Our team of employment lawyers at Brown Turner Ross are knowledgeable in all aspects of employment, personal injury, and mental health law, and will be by your side and support you through the entirety of your claim to get you the outcome that you rightly deserve.
Can you claim for stress at work?
Yes, you can claim compensation for experiencing stress at work. Your employer is legally required to provide a safe place of work and to protect their employees. This includes from stress and other mental health concerns.
Therefore, if you develop excessive stress at work, and especially if this leads into other health issues, then you will be entitled to claim compensation against your employee for negligence.
How to file a stress claim at work?
Your first step to filing a stress at work claim is to contact an experienced and trustworthy lawyer like ours at Brown Turner Ross. A good lawyer will be someone who will listen to you and your circumstances and advise you on what steps you have moving forward.
Can I sue my employer for stress and anxiety?
Yes, if you can provide evidence that your employer’s negligence has caused you to develop stress and anxiety then you can claim compensation against your employer.
This includes if you had either as a pre-existing condition that was made worse by your employer’s negligence.

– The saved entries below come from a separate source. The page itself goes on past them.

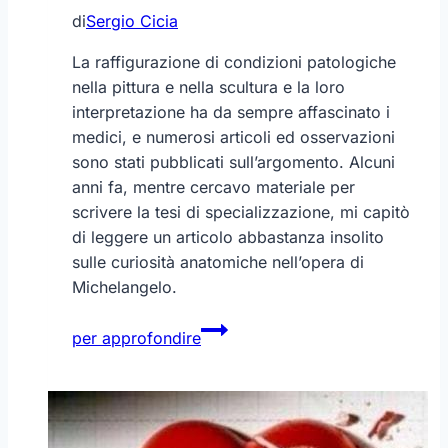
di
Sergio Cicia
La raffigurazione di condizioni patologiche
nella pittura e nella scultura e la loro
interpretazione ha da sempre affascinato i
medici, e numerosi articoli ed osservazioni
sono stati pubblicati sull’argomento. Alcuni
anni fa, mentre cercavo materiale per
scrivere la tesi di specializzazione, mi capitò
di leggere un articolo abbastanza insolito
sulle curiosità anatomiche nell’opera di
Michelangelo.
Michelangelo:
per approfondire
curiosità
anatomiche
nell’opera
di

Can I get compensation for anxiety?
You can receive compensation for anxiety, provided that you can successfully prove it was caused by your employer’s negligence.
The compensation you could receive will range from anywhere between £1400 to over £100,000.
Can I sue my employer for false promises?
Yes, you can sue your employer for making false promises. False promises and fraudulent inducement are serious issues and should be taken seriously by you and your employer. They are often classed as a form of fraud but can also be a factor in a build up of stress and anxiety.
One good thing about false promises is that they are sometimes relatively easy to prove. For example, you may have some false promises written into your contract, or you may receive false promises over email or in writing.
However, you can still sue your employer for false promises made verbally or through a spoken contract.
Does my employer have a responsibility to manage stress at work?
Yes, your employer is required to provide you with a safe place to work and this includes managing your stress levels.
Your employer is required to perform stress-related risk assessments and make the findings available to all employees.
Finding evidence for these risk assessments can be troublesome if your work has less than five employees because then the risk assessments do not need to be put in writing.